Description : Piatra Neamț (German: Kreuzburg an der Bistritz, Hungarian: Karácsonkő) is the capital city of Neamț County, in the historical region of Western Moldavia, in northeastern Romania. Because of its privileged location in the Eastern Carpathian mountains, it is considered one of the most picturesque cities in Romania The area around Piatra Neamț is one of the oldest inhabited areas in Romania. The oldest traces of human civilisation in the present territory date back to the higher Paleolithic, about 100,000 years BCE. The Cucuteni culture, whose development lasted approximately one thousand years (ca. 3600-2600 BCE) was attested in the territory of Neamţ county by a remarkable number of settlements (approx. 150), archaeological diggings unearthing important museum collections of Aeneolithic artifacts.
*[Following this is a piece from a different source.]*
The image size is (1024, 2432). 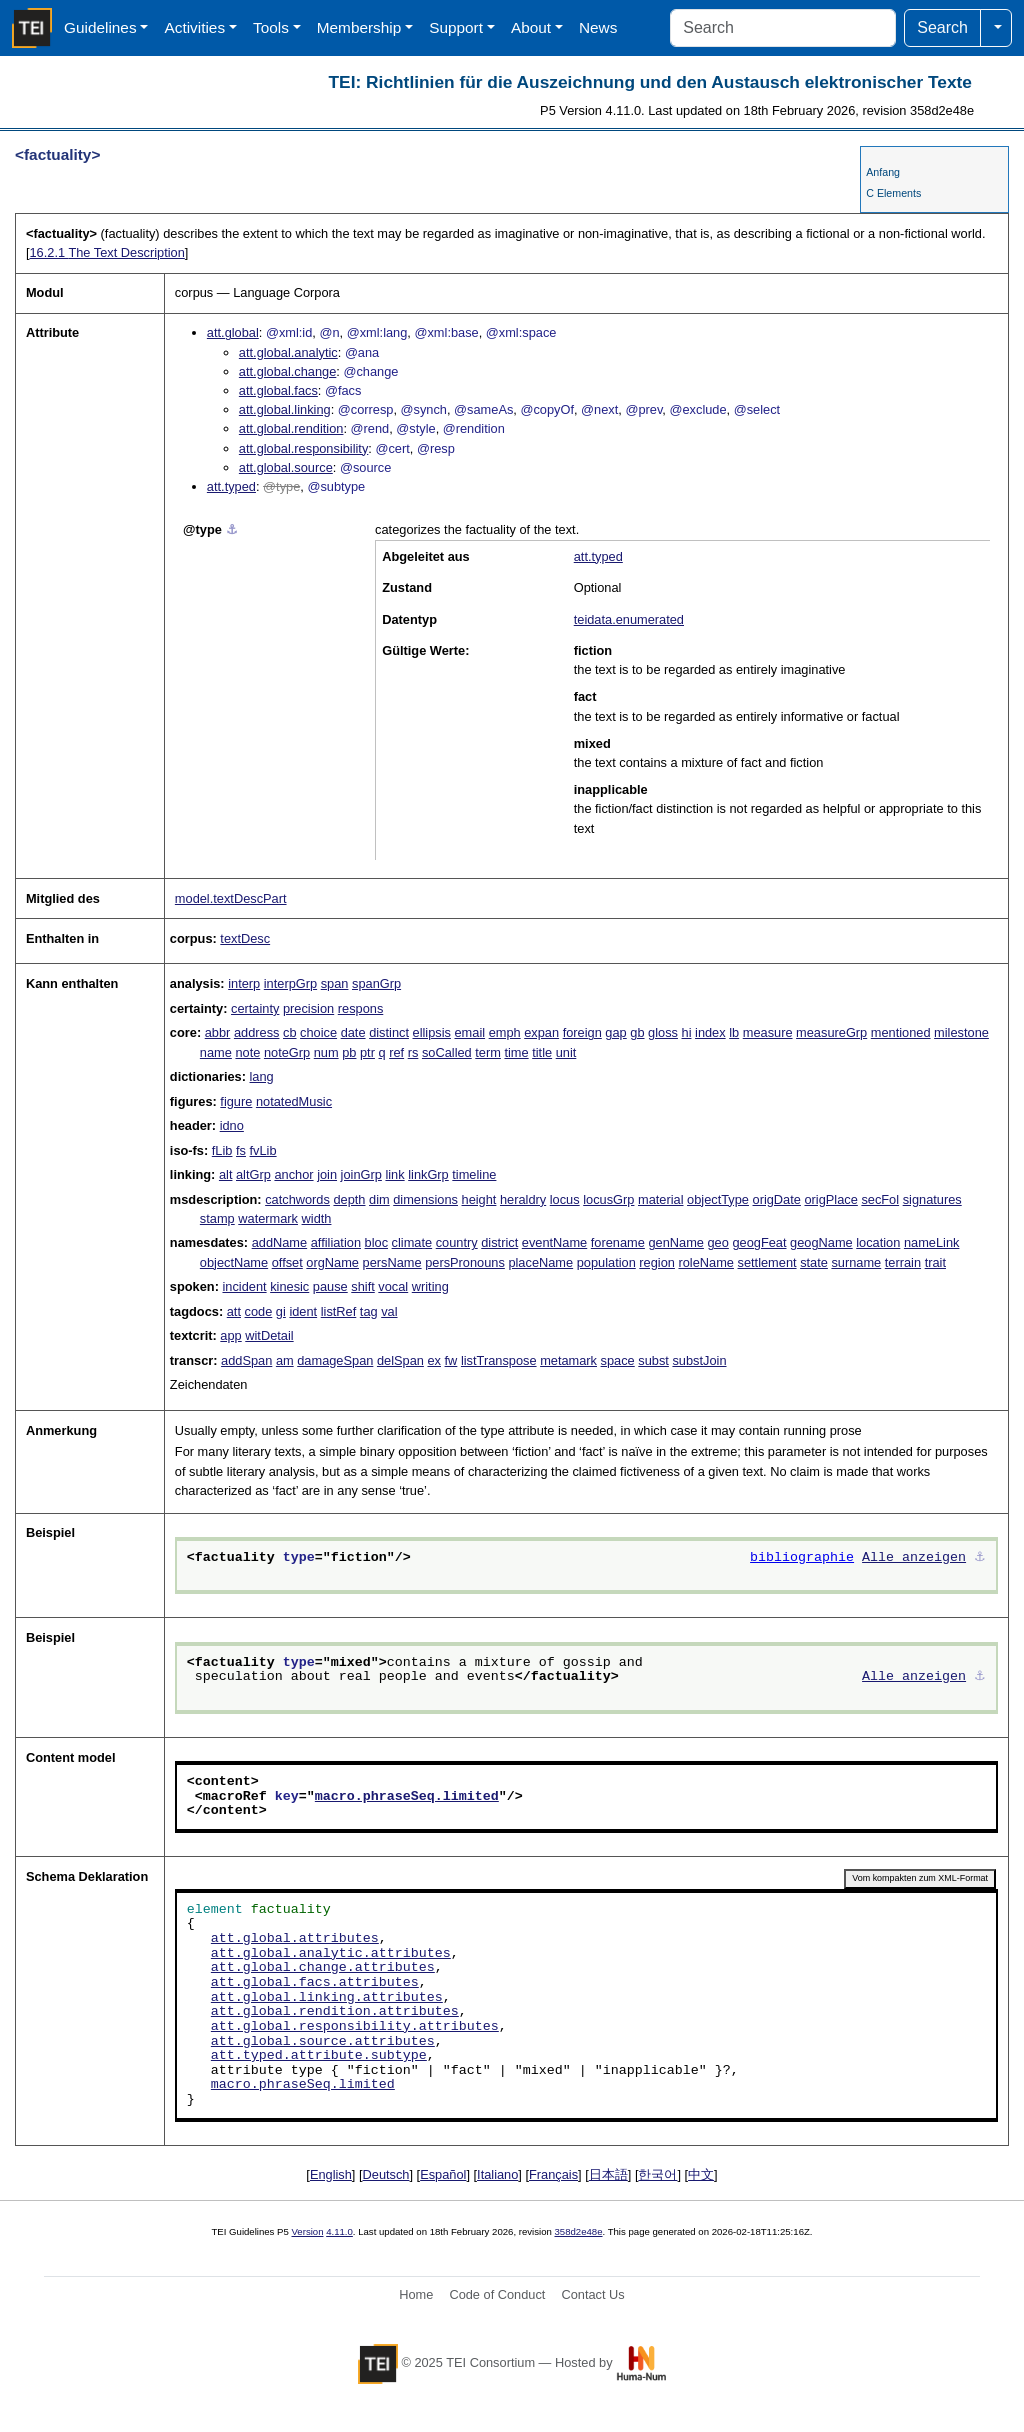 What do you see at coordinates (932, 1242) in the screenshot?
I see `nameLink` at bounding box center [932, 1242].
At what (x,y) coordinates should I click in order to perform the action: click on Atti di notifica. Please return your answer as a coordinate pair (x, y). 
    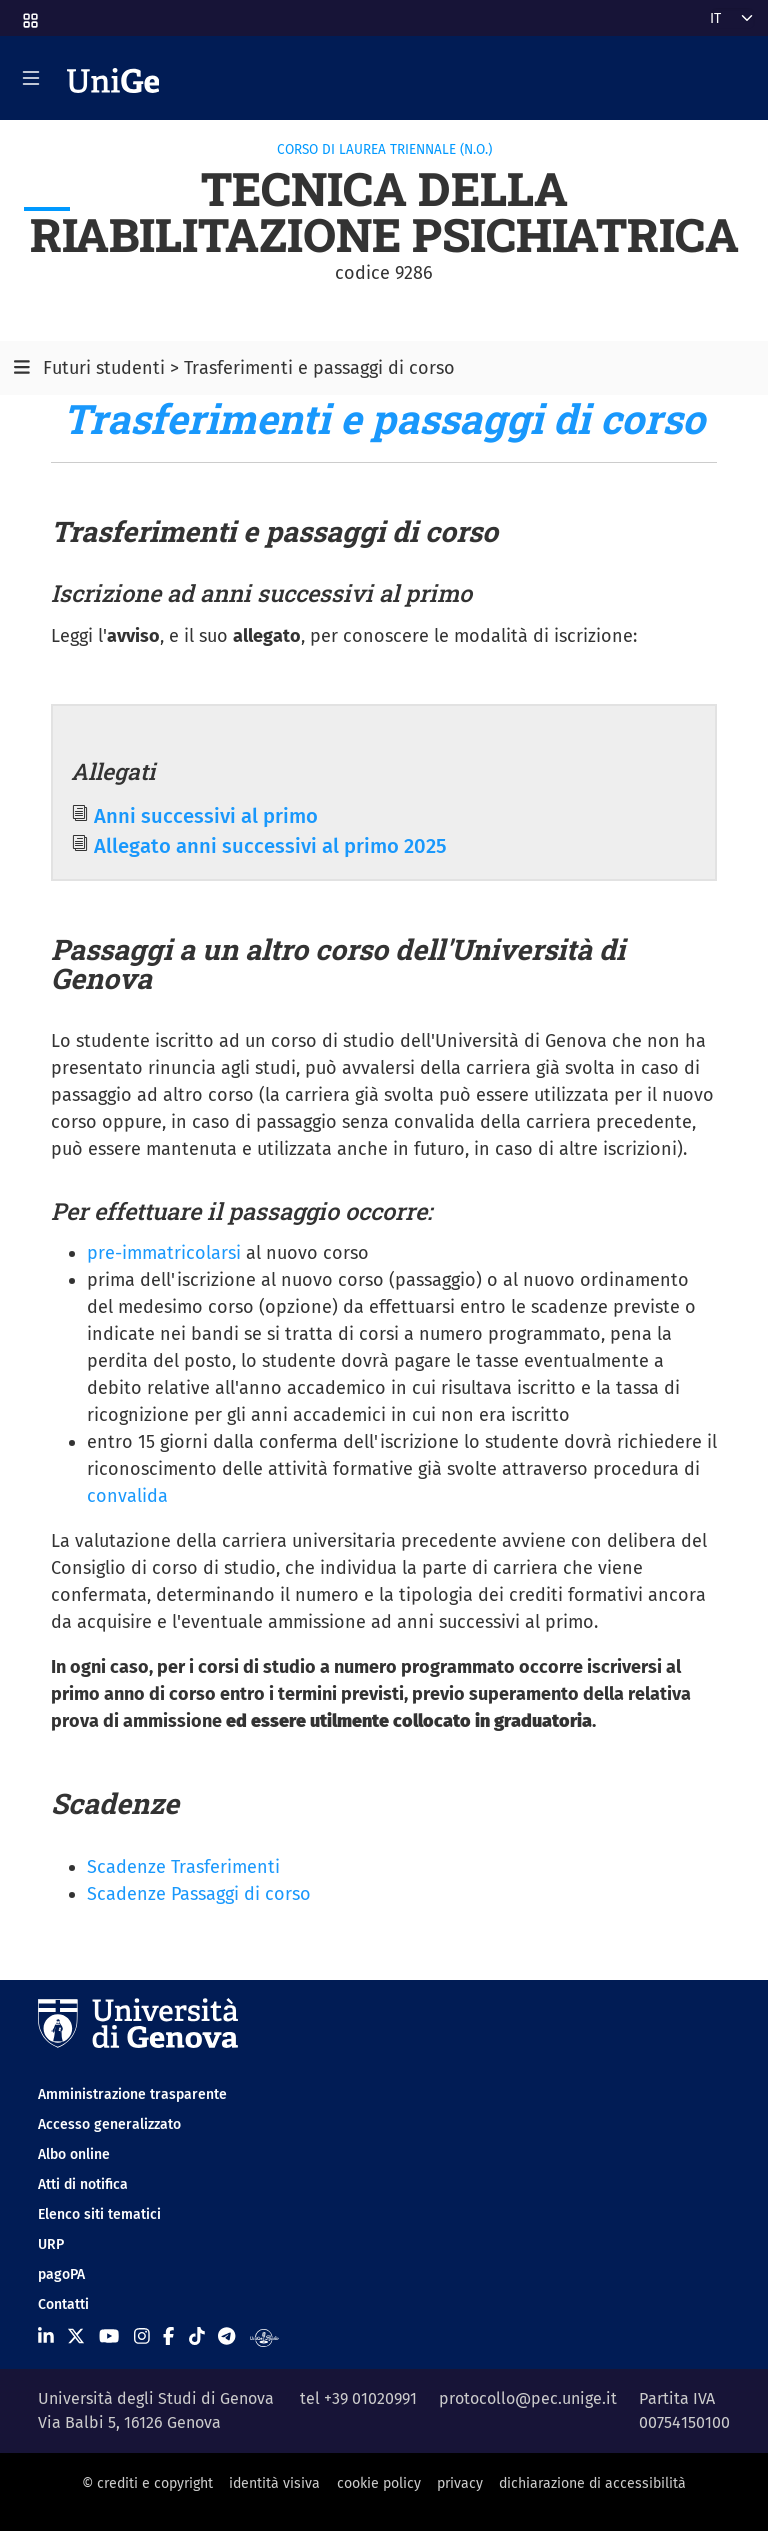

Archaeologists have also discovered objects here dating back to the Neolithic Period and the Bronze Age (about 1900-1700 BCE). Excavations just outside the city revealed the ruins of a large Dacian city, Petrodava, mentioned by Greek geographer Ptolemy in the 2nd century. The whole compound had its heyday between the first century BCE and the first century CE. Standing out is the citadel at Bâtca Doamnei which contains shrines resembling those identified in the Orăștie Mountains. As far as the existence of a local leader is concerned, historians tend to suggest the identification of the Kingdom of Dicomes in the very political centre at Petrodava. The complex of strongholds without peer in Moldavia and Wallachia is evidence as to a powerful political and military centre both in Burebista’s time and in the period that preceded the reign of Decebalus. The settlement was documented in the 15th century as Piatra lui Crăciun, or Camena, a market town. The first urban settlements, which emerged under Petru I Mușat (1375–1391), were Piatra lui Crăciun, Roman, and Neamț. The Neamț citadel, whose documentary attestation dates back to February 2, 1395, was also erected during the same consolidation period of the Moldovian principality east of the Carpathians. The Princely Court of Piatra Neamț is mentioned for the first time in a document dated April 20, 1491, to have been founded between 1468 and 1475, under Stephen the Great, the Princely Cathedral being built in 1497–1498, and the 20 m (65.62 ft) tall Bell Tower in 1499.